In 2019, Dinowitz passed legislation that eliminated all non-medical exemptions to school vaccine requirements.

In 2020, Dinowitz passed legislation intended to protect tenants and homeowners, including the Tenant Safe Harbor Act and the Emergency Eviction & Foreclosure Prevention Act. Also in 2020, Dinowitz passed legislation to expedite court-ordered apartment repairs in honor of a child who was killed in an apartment fire while the landlord fought in court to avoid making repairs. Also in 2020, Dinowitz passed legislation to allow absentee voting through 2021 in response to the COVID-19 pandemic.
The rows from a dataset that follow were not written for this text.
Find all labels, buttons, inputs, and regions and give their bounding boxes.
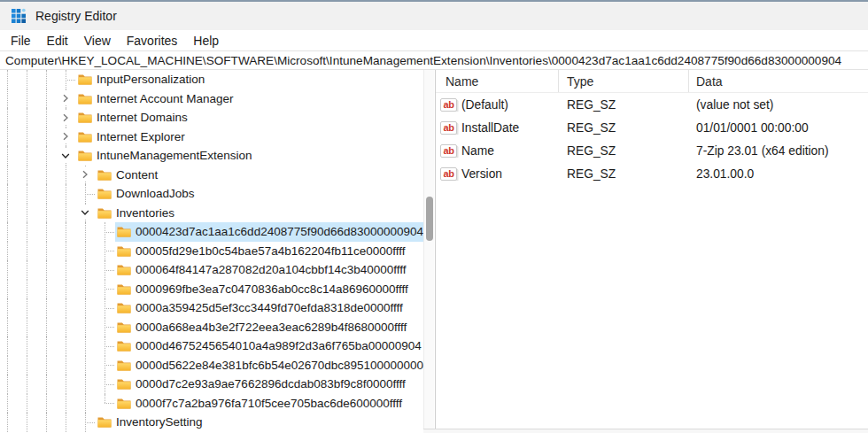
- tree-item-label: IntuneManagementExtension: [97, 146, 252, 166]
- tree-item-0000d7c2e93a9ae7662896dcdab083bf9c8f0000ffff[interactable]: 0000d7c2e93a9ae7662896dcdab083bf9c8f0000…: [0, 375, 423, 394]
- expand-chevron-icon[interactable]: [58, 111, 73, 125]
- tree-item-content[interactable]: 000064f84147a287082d20a104cbbf14c3b40000…: [115, 260, 410, 280]
- tree-item-0000d4675245654010a4a989f2d3a6f765ba00000904[interactable]: 0000d4675245654010a4a989f2d3a6f765ba0000…: [0, 336, 423, 356]
- tree-item-0000a359425d5ef3cc3449fd70efda8318de0000ffff[interactable]: 0000a359425d5ef3cc3449fd70efda8318de0000…: [0, 298, 423, 318]
- tree-item-content[interactable]: IntuneManagementExtension: [76, 146, 256, 166]
- tree-item-content[interactable]: InputPersonalization: [76, 70, 208, 89]
- tree-item-content[interactable]: Internet Account Manager: [76, 89, 237, 109]
- tree-item-000064f84147a287082d20a104cbbf14c3b40000ffff[interactable]: 000064f84147a287082d20a104cbbf14c3b40000…: [0, 260, 423, 280]
- column-header-name[interactable]: Name: [436, 70, 559, 92]
- tree-item-selected-content[interactable]: 0000423d7ac1aa1c6dd2408775f90d66d8300000…: [115, 222, 423, 242]
- tree-item-content[interactable]: DownloadJobs: [96, 184, 198, 204]
- menu-favorites[interactable]: Favorites: [119, 30, 186, 50]
- tree-item-content[interactable]: 0000a359425d5ef3cc3449fd70efda8318de0000…: [115, 298, 407, 318]
- folder-icon: [117, 226, 131, 237]
- registry-value-row-default[interactable]: ab(Default)REG_SZ(value not set): [436, 93, 868, 116]
- tree-guide-line: [27, 375, 27, 394]
- scrollbar-thumb[interactable]: [426, 197, 433, 241]
- folder-icon: [97, 207, 112, 219]
- tree-item-0000423d7ac1aa1c6dd2408775f90d66d83000000904[interactable]: 0000423d7ac1aa1c6dd2408775f90d66d8300000…: [0, 222, 423, 242]
- tree-item-content[interactable]: 0000d5622e84e381bfc6b54e02670dbc89510000…: [115, 356, 423, 375]
- tree-item-0000a668ea4b3e2f722eea3eac6289b4f8680000ffff[interactable]: 0000a668ea4b3e2f722eea3eac6289b4f8680000…: [0, 318, 423, 337]
- value-name: InstallDate: [461, 121, 519, 135]
- string-value-icon: ab: [440, 167, 457, 181]
- tree-guide-line: [27, 146, 27, 166]
- string-value-icon: ab: [440, 98, 457, 112]
- value-name: Name: [461, 144, 494, 158]
- tree-guide-line: [66, 242, 66, 261]
- title-bar: Registry Editor: [0, 2, 868, 30]
- column-header-data[interactable]: Data: [689, 70, 868, 92]
- registry-editor-icon: [11, 8, 27, 24]
- tree-item-content[interactable]: Inventories: [96, 204, 178, 223]
- main-area: InputPersonalizationInternet Account Man…: [0, 70, 868, 433]
- expand-chevron-icon[interactable]: [58, 129, 73, 143]
- tree-item-content[interactable]: InventorySetting: [96, 413, 206, 432]
- column-header-type[interactable]: Type: [559, 70, 689, 92]
- tree-item-internet-explorer[interactable]: Internet Explorer: [0, 128, 423, 147]
- tree-item-inventorysetting[interactable]: InventorySetting: [0, 413, 423, 432]
- folder-icon: [117, 264, 131, 275]
- tree-item-content[interactable]: 0000d7c2e93a9ae7662896dcdab083bf9c8f0000…: [115, 375, 409, 394]
- registry-value-row-version[interactable]: abVersionREG_SZ23.01.00.0: [436, 162, 868, 185]
- tree-guide-line: [85, 298, 86, 318]
- tree-guide-line: [46, 375, 47, 394]
- tree-item-0000d5622e84e381bfc6b54e02670dbc895100000000[interactable]: 0000d5622e84e381bfc6b54e02670dbc89510000…: [0, 356, 423, 375]
- tree-item-downloadjobs[interactable]: DownloadJobs: [0, 184, 423, 204]
- collapse-chevron-icon[interactable]: [78, 205, 92, 220]
- tree-item-inventories[interactable]: Inventories: [0, 204, 423, 223]
- tree-guide-line: [85, 394, 86, 414]
- menu-help[interactable]: Help: [185, 30, 227, 50]
- registry-value-row-installdate[interactable]: abInstallDateREG_SZ01/01/0001 00:00:00: [436, 116, 868, 139]
- tree-scrollbar[interactable]: [423, 70, 434, 433]
- menu-view[interactable]: View: [76, 30, 119, 50]
- tree-item-inputpersonalization[interactable]: InputPersonalization: [0, 70, 423, 89]
- tree-item-content[interactable]: 0000a668ea4b3e2f722eea3eac6289b4f8680000…: [115, 318, 410, 337]
- menu-edit[interactable]: Edit: [39, 30, 76, 50]
- tree-guide-line: [27, 222, 27, 242]
- registry-value-row-name[interactable]: abNameREG_SZ7-Zip 23.01 (x64 edition): [436, 139, 868, 162]
- tree-guide-line: [27, 242, 27, 261]
- tree-item-0000969fbe3ea7c0470836ab0cc8c14a86960000ffff[interactable]: 0000969fbe3ea7c0470836ab0cc8c14a86960000…: [0, 280, 423, 299]
- tree-item-content[interactable]: Internet Domains: [76, 108, 191, 128]
- tree-guide-line: [7, 260, 8, 280]
- tree-guide-line: [66, 336, 66, 356]
- expand-chevron-icon[interactable]: [78, 167, 92, 182]
- expand-chevron-icon[interactable]: [58, 91, 73, 105]
- values-column-headers: NameTypeData: [436, 70, 868, 93]
- tree-item-00005fd29e1b0c54bae57a4b162204fb11ce0000ffff[interactable]: 00005fd29e1b0c54bae57a4b162204fb11ce0000…: [0, 242, 423, 261]
- tree-item-label: Internet Explorer: [97, 128, 185, 147]
- tree-item-internet-domains[interactable]: Internet Domains: [0, 108, 423, 128]
- value-type: REG_SZ: [559, 121, 689, 135]
- tree-item-content[interactable]: Content: [0, 166, 423, 185]
- tree-item-content[interactable]: 0000969fbe3ea7c0470836ab0cc8c14a86960000…: [115, 280, 412, 299]
- tree-item-intunemanagementextension[interactable]: IntuneManagementExtension: [0, 146, 423, 166]
- value-type: REG_SZ: [559, 98, 689, 112]
- tree-item-content[interactable]: 0000d4675245654010a4a989f2d3a6f765ba0000…: [115, 336, 423, 356]
- tree-guide-line: [27, 336, 27, 356]
- tree-guide-line: [7, 280, 8, 299]
- tree-guide-line: [27, 108, 27, 128]
- bottom-scroll-strip[interactable]: [423, 429, 868, 433]
- tree-item-label: 0000f7c7a2ba976fa710f5cee705bac6de600000…: [136, 394, 402, 414]
- tree-guide-line: [27, 413, 27, 432]
- collapse-chevron-icon[interactable]: [58, 149, 73, 163]
- folder-icon: [97, 188, 112, 199]
- address-input[interactable]: [0, 51, 868, 69]
- tree-item-content[interactable]: 00005fd29e1b0c54bae57a4b162204fb11ce0000…: [115, 242, 409, 261]
- tree-item-label: 0000a359425d5ef3cc3449fd70efda8318de0000…: [136, 298, 403, 318]
- tree-guide-line: [85, 318, 86, 337]
- tree-item-content[interactable]: Content: [96, 166, 161, 185]
- tree-guide-line: [46, 413, 47, 432]
- values-rows: ab(Default)REG_SZ(value not set)abInstal…: [436, 93, 868, 185]
- tree-item-label: 0000d5622e84e381bfc6b54e02670dbc89510000…: [136, 356, 423, 375]
- tree-guide-line: [7, 146, 8, 166]
- tree-item-internet-account-manager[interactable]: Internet Account Manager: [0, 89, 423, 109]
- tree-item-0000f7c7a2ba976fa710f5cee705bac6de600000ffff[interactable]: 0000f7c7a2ba976fa710f5cee705bac6de600000…: [0, 394, 423, 414]
- tree-guide-line: [85, 336, 86, 356]
- tree-item-content[interactable]: 0000f7c7a2ba976fa710f5cee705bac6de600000…: [115, 394, 406, 414]
- tree-guide-line: [27, 204, 27, 223]
- menu-file[interactable]: File: [3, 30, 39, 50]
- tree-guide-line: [66, 356, 66, 375]
- tree-item-content[interactable]: Internet Explorer: [76, 128, 189, 147]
=== Other political roles ===
Dinowitz served as Democratic District Leader from 1986 to 1994. He also served as a Democratic State Committeeman in 1978, and has served as a delegate to the Democratic National Convention on multiple occasions. Dinowitz was first selected as a DNC delegate in 1980 as one of the youngest delegates, and was originally committed to the slate for senator Ted Kennedy, who was challenging incumbent president Jimmy Carter.

Dinowitz is a former chair of the Bronx Democratic County Committee.

Dinowitz was a vociferous opponent of the Croton Water Filtration Plant due to the required transfer of 23 acres from Van Cortlandt Park and the expenditure of $3.2 billion.